Why trade openness and national security go together

David Ricardo, one of the world’s most influential classical economists, was both tremendously successful and enjoyed lasting fame. Ricardo made most of his money (estimated to be $100 million in today’s terms) speculating on the outcome of the Battle of Waterloo, where Napoleon Bonaparte was defeated by the British Army led by the Duke of Wellington. Ricardo, whose friends included other intellectuals like James Mill, Thomas Malthus and Jeremy Bentham, made his fame with his book Principles Of Political Economy And Taxation (1817). In Principles, Ricardo introduced the law of comparative advantage, as a model where economic participants have a comparative advantage in producing a particular good or service if they can produce that good at a relatively low opportunity cost. Even though Ricardo’s law has been tested and updated since then, the core proposition of comparative advantage is the basis of an inter-dependent world in which trade has grown from about $50 billion in globally traded exports just after World War II (WW II) to about $19.5 trillion today. The upward momentum in global trade actually began in the early 1800s, during the industrial revolution, but paused during the two World Wars before it resumed again.
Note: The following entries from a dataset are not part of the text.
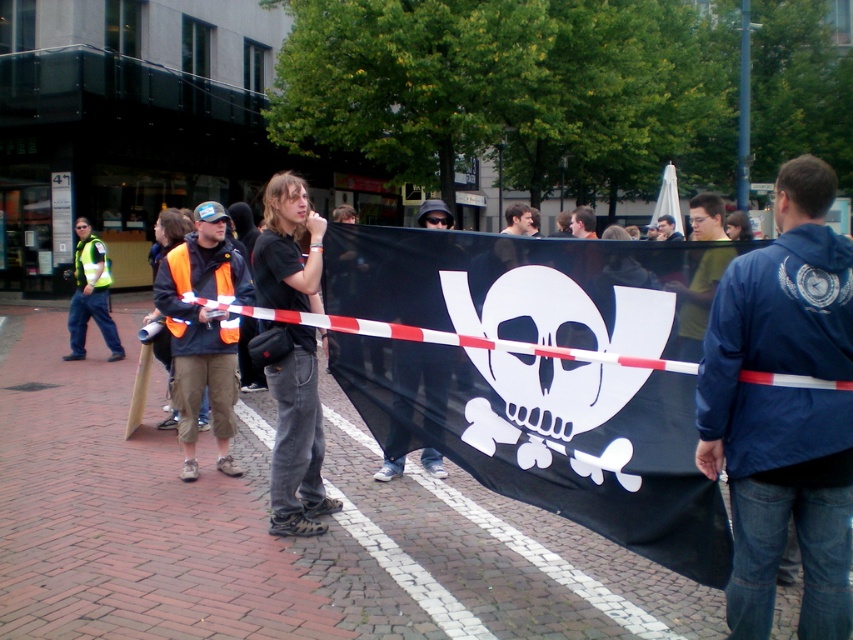 Describe the element at coordinates (784, 410) in the screenshot. The image size is (853, 640). I see `blue fabric jacket at center` at that location.

Consider the image. Does blue fabric jacket at center appear on the left side of matte black shirt at center?

Correct, you'll find blue fabric jacket at center to the left of matte black shirt at center.

Identify the location of blue fabric jacket at center. (784, 410).

Who is positioned more to the left, black fabric banner at center or yellow-green t-shirt at center?

From the viewer's perspective, black fabric banner at center appears more on the left side.

Is black fabric banner at center smaller than yellow-green t-shirt at center?

Actually, black fabric banner at center might be larger than yellow-green t-shirt at center.

Which is behind, point (544, 433) or point (709, 230)?

The point (709, 230) is more distant.

Find the location of a particular element. This screenshot has width=853, height=640. black fabric banner at center is located at coordinates (552, 438).

Consider the image. Does blue fabric jacket at center appear on the right side of black matte shirt at center?

Indeed, blue fabric jacket at center is positioned on the right side of black matte shirt at center.

Which is more to the right, blue fabric jacket at center or black matte shirt at center?

From the viewer's perspective, blue fabric jacket at center appears more on the right side.

Does point (834, 636) lie in front of point (282, 273)?

Yes, it is in front of point (282, 273).

This screenshot has width=853, height=640. I want to click on blue fabric jacket at center, so click(x=784, y=410). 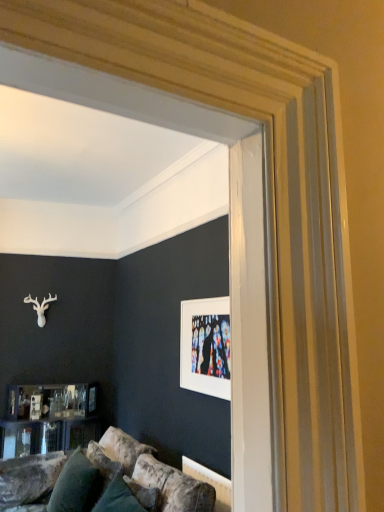 Question: Considering the relative sizes of white matte picture frame at upper center and velvety green pillow at lower left in the image provided, is white matte picture frame at upper center wider than velvety green pillow at lower left?

Choices:
 (A) no
 (B) yes

Answer: (A)

Question: From a real-world perspective, is white matte picture frame at upper center located higher than velvety green pillow at lower left?

Choices:
 (A) yes
 (B) no

Answer: (A)

Question: From the image's perspective, is white matte picture frame at upper center above velvety green pillow at lower left?

Choices:
 (A) no
 (B) yes

Answer: (B)

Question: Can you confirm if white matte picture frame at upper center is smaller than velvety green pillow at lower left?

Choices:
 (A) yes
 (B) no

Answer: (A)

Question: Is white matte picture frame at upper center positioned with its back to velvety green pillow at lower left?

Choices:
 (A) yes
 (B) no

Answer: (B)

Question: Does white matte picture frame at upper center appear on the right side of velvety green pillow at lower left?

Choices:
 (A) no
 (B) yes

Answer: (B)

Question: Is velvety green pillow at lower left far from white matte picture frame at upper center?

Choices:
 (A) no
 (B) yes

Answer: (B)

Question: From the image's perspective, would you say velvety green pillow at lower left is shown under white matte picture frame at upper center?

Choices:
 (A) yes
 (B) no

Answer: (A)

Question: Is velvety green pillow at lower left wider than white matte picture frame at upper center?

Choices:
 (A) yes
 (B) no

Answer: (A)

Question: Considering the relative positions of velvety green pillow at lower left and white matte picture frame at upper center in the image provided, is velvety green pillow at lower left to the left of white matte picture frame at upper center from the viewer's perspective?

Choices:
 (A) yes
 (B) no

Answer: (A)

Question: From the image's perspective, is velvety green pillow at lower left on top of white matte picture frame at upper center?

Choices:
 (A) no
 (B) yes

Answer: (A)

Question: Is velvety green pillow at lower left taller than white matte picture frame at upper center?

Choices:
 (A) yes
 (B) no

Answer: (B)

Question: Would you say white matte picture frame at upper center is to the left or to the right of velvety green pillow at lower left in the picture?

Choices:
 (A) right
 (B) left

Answer: (A) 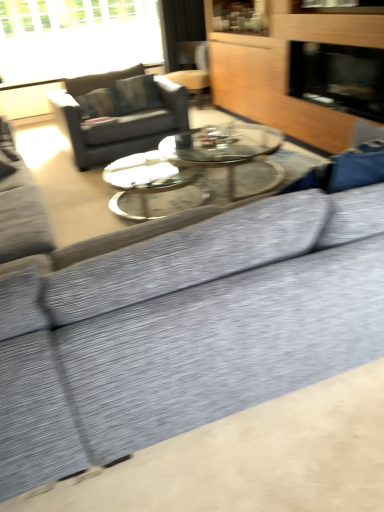 Question: In terms of size, does transparent glass window at upper left appear bigger or smaller than black glass fireplace at upper right?

Choices:
 (A) big
 (B) small

Answer: (A)

Question: From a real-world perspective, is transparent glass window at upper left positioned above or below black glass fireplace at upper right?

Choices:
 (A) above
 (B) below

Answer: (A)

Question: Which object is the closest to the transparent glass window at upper left?

Choices:
 (A) wooden dresser at upper right
 (B) wooden swivel chair at upper center
 (C) dark gray fabric couch at upper left
 (D) black glass fireplace at upper right

Answer: (B)

Question: Which object is positioned farthest from the black glass fireplace at upper right?

Choices:
 (A) wooden dresser at upper right
 (B) wooden swivel chair at upper center
 (C) transparent glass window at upper left
 (D) dark gray fabric couch at upper left

Answer: (C) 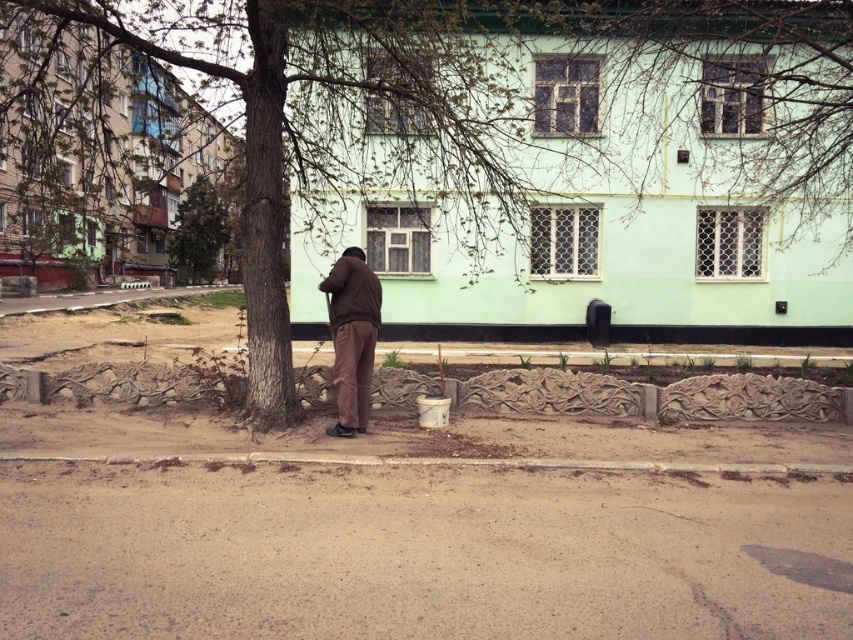 Can you confirm if brown matte jacket at center is positioned below green leafy tree at upper left?

Correct, brown matte jacket at center is located below green leafy tree at upper left.

Is brown matte jacket at center thinner than green leafy tree at upper left?

Yes, brown matte jacket at center is thinner than green leafy tree at upper left.

Is point (346, 400) positioned in front of point (183, 259)?

That is True.

The height and width of the screenshot is (640, 853). In order to click on brown matte jacket at center in this screenshot , I will do `click(352, 337)`.

Can you confirm if brown bark tree at center is wider than brown matte jacket at center?

Yes, brown bark tree at center is wider than brown matte jacket at center.

What do you see at coordinates (503, 122) in the screenshot?
I see `brown bark tree at center` at bounding box center [503, 122].

Is point (531, 20) farther from camera compared to point (364, 412)?

Yes, point (531, 20) is farther from viewer.

The height and width of the screenshot is (640, 853). In order to click on brown bark tree at center in this screenshot , I will do `click(503, 122)`.

Can you confirm if brown bark tree at center is positioned to the left of green leafy tree at upper left?

Incorrect, brown bark tree at center is not on the left side of green leafy tree at upper left.

Does brown bark tree at center appear under green leafy tree at upper left?

Yes.

Which is in front, point (245, 125) or point (194, 241)?

Point (245, 125)

Locate an element on the screen. This screenshot has width=853, height=640. brown bark tree at center is located at coordinates (503, 122).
Four factors are giving rise to another pause in global trade. One, the global financial crisis (GFC) of 2008 that set in place a global recession, which, among other things, triggered a populist backlash; two, populist governments in several major countries from the US and Brazil, to the UK, Russia and Japan, which have followed either overt or covert protectionism; three, activism from the “other 99%” protesting inequality and lack of opportunity; and four, the Sino-US trade war which has added intellectual property theft, patent infringement and dumping to the anti-globalization rhetoric. To these four factors, the most recent addition has been the “distancing” between countries as a literal and metaphorical consequence of the covid-19 pandemic.
The rise in global trade over the last seven decades has also been supported by post-war institutions, like the World Trade Organization (WTO), that were created to foster global interdependence. Even the World Health Organization (WHO), which does not have suo moto powers, is part of this post-war global framework. US President Donald Trump has famously withdrawn from the WHO, is ambivalent about the North Atlantic Treaty Organization, and regularly skates the regulatory line with respect to trade with China. Beijing too prefers a bilateral trade discussion with the US and has followed its own brand of trade diplomacy with the Belt and Road Initiative. The architecture of internationalism that has held together for 70 years is fighting for its survival.
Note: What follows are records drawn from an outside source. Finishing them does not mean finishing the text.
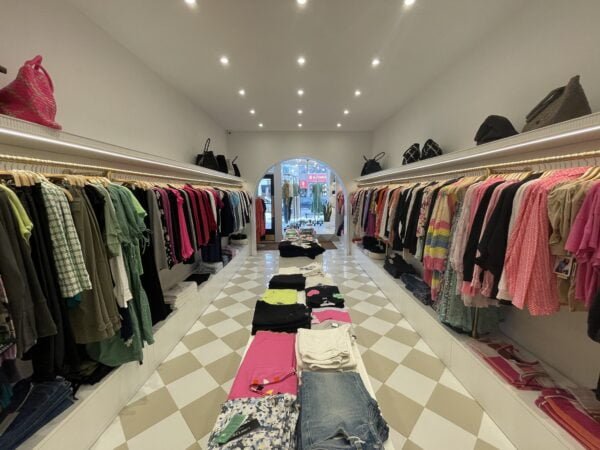 The height and width of the screenshot is (450, 600). In order to click on shelf to display manequins in this screenshot , I will do `click(327, 232)`. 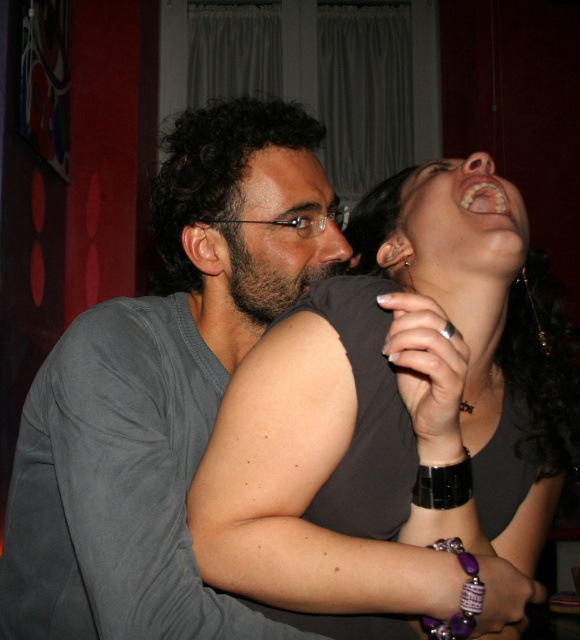 You are a photographer standing in front of the scene. You want to take a closeup shot of the gray matte shirt at center. What is the minimum distance you need to maintain to focus properly?

The gray matte shirt at center is 58.63 centimeters away from viewer, so the minimum distance to focus properly is 58.63 centimeters.

In the scene, there is a point labeled at coordinates (x=397, y=419). Based on the image description, which object does this point belong to?

The point at coordinates (x=397, y=419) is located on the matte gray tank top at center.

Looking at this image, you are a photographer adjusting a camera to focus on the matte gray tank top at center and the white glossy teeth at upper center in the image. Which object should you adjust the focus to first if you want to focus on the closer one?

The white glossy teeth at upper center are closer than the matte gray tank top at center, so you should adjust the focus to the white glossy teeth at upper center first.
It is in this ambience that India has declared its economic response to the covid-related crisis as an approach centred on Aatmanirbhar Bharat, which means self-reliant or self-dependent. The government has gone great lengths to emphasize that this self-reliance permits an outward focus. In recent days, India’s border skirmish with the Chinese in Ladakh has added to the nationalistic and protectionist chorus. Prior to the pandemic, India had total annual exports of about $330 billion and total imports of about $620 billion, leading to a negative trade balance of about $300 billion. Until recently, India-China bilateral trade was among the fastest-growing relationships in the world, with India importing $75 billion and exporting about $18 billion. The bilateral deficit of about $57 billion would be okay were it not for the fact that the terms of trade are pretty poor for India, which exports commodities (agricultural, mining etc.), but imports a wide variety of finished goods from mobile phones to durable electronics. China remains a major supplier of raw materials for the Indian pharmaceuticals industry.
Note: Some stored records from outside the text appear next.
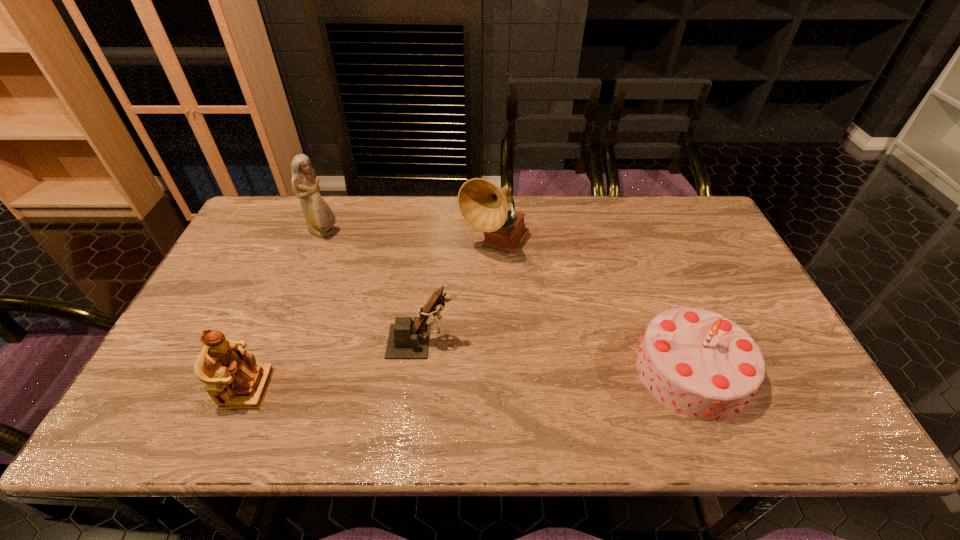 The image size is (960, 540). In order to click on figurine that is at the far edge in this screenshot , I will do `click(319, 217)`.

You are a GUI agent. You are given a task and a screenshot of the screen. Output one action in this format:
    pyautogui.click(x=<x>, y=<y>)
    Task: Click on the phonograph record that is positioned at the far edge
    
    Given the screenshot: What is the action you would take?
    pyautogui.click(x=482, y=204)

I want to click on figurine present at the near edge, so click(x=233, y=379).

Identify the location of birthday cake located in the near edge section of the desktop. (698, 363).

Identify the location of object at the right edge. [698, 363].

Where is `object that is at the near right corner`? The width and height of the screenshot is (960, 540). object that is at the near right corner is located at coordinates (698, 363).

Find the location of `vacant area at the far edge of the desktop`. vacant area at the far edge of the desktop is located at coordinates (600, 219).

Where is `vacant space at the near edge of the desktop`? This screenshot has width=960, height=540. vacant space at the near edge of the desktop is located at coordinates (759, 432).

The height and width of the screenshot is (540, 960). Find the location of `vacant space at the right edge of the desktop`. vacant space at the right edge of the desktop is located at coordinates (759, 317).

This screenshot has height=540, width=960. In order to click on vacant region at the near left corner in this screenshot , I will do `click(201, 416)`. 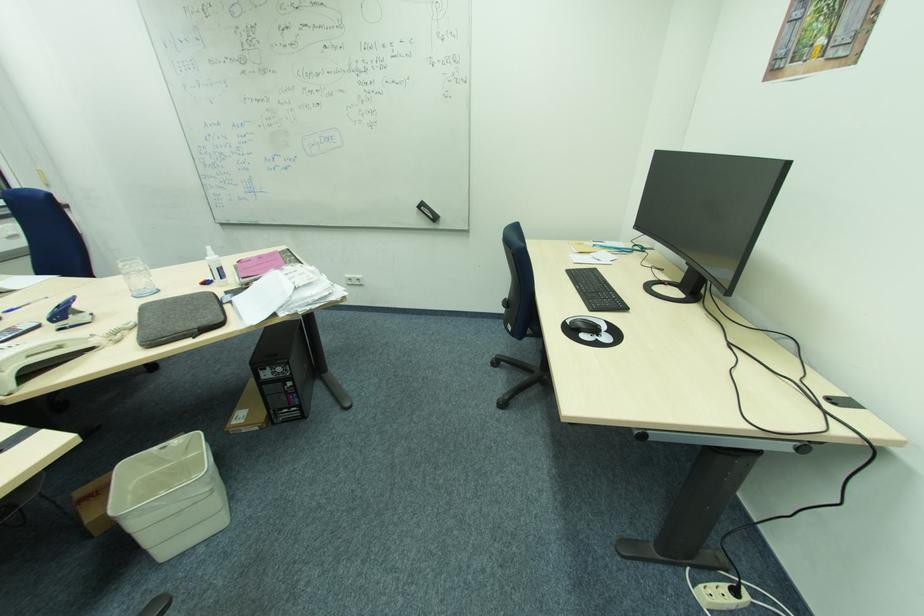 Image resolution: width=924 pixels, height=616 pixels. What do you see at coordinates (428, 211) in the screenshot? I see `a black whiteboard eraser` at bounding box center [428, 211].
India must, of course, uphold its territorial integrity by diplomatic measures and by military means if absolutely necessary. Protectionism is a blunt economic weapon that in many ways threatens us more than any intended other party. As Nitin Pai of the Takshashila Institution has succinctly said, the best China policy for India is 8% real economic growth. In order to get back on that trajectory, India will need a major contribution from global trade. Trade creates a virtuous cycle of competitive dynamism, employment, capital flows and economic growth.
The government has needlessly complicated our economic response with the self-reliance slogan. It evokes ghosts from the past of import substitution and protection of weak local industry. A much more modern and robustly open policy of trade, technology acquisition and excellence is in India’s national interest.
Only economic strength can result in true self-reliance. Ricardo’s law still applies to the status quo. The only way to change the status quo is to acquire the know-how to build globally competitive products. In the short-term, localizing increases costs to the economy and disproportionately impacts the poor (yet another tax on them). Insisting on an under-thought approach to self-reliance at this time is akin to thumping a chest with weak lungs at the time of a pneumonic plague.
PS: “I do not want my house to be walled in on all sides and my windows to be stuffed. I want the culture of all lands to be blown about my house as freely as possible. But I refuse to be blown off my feet by any,” said Mahatma Gandhi.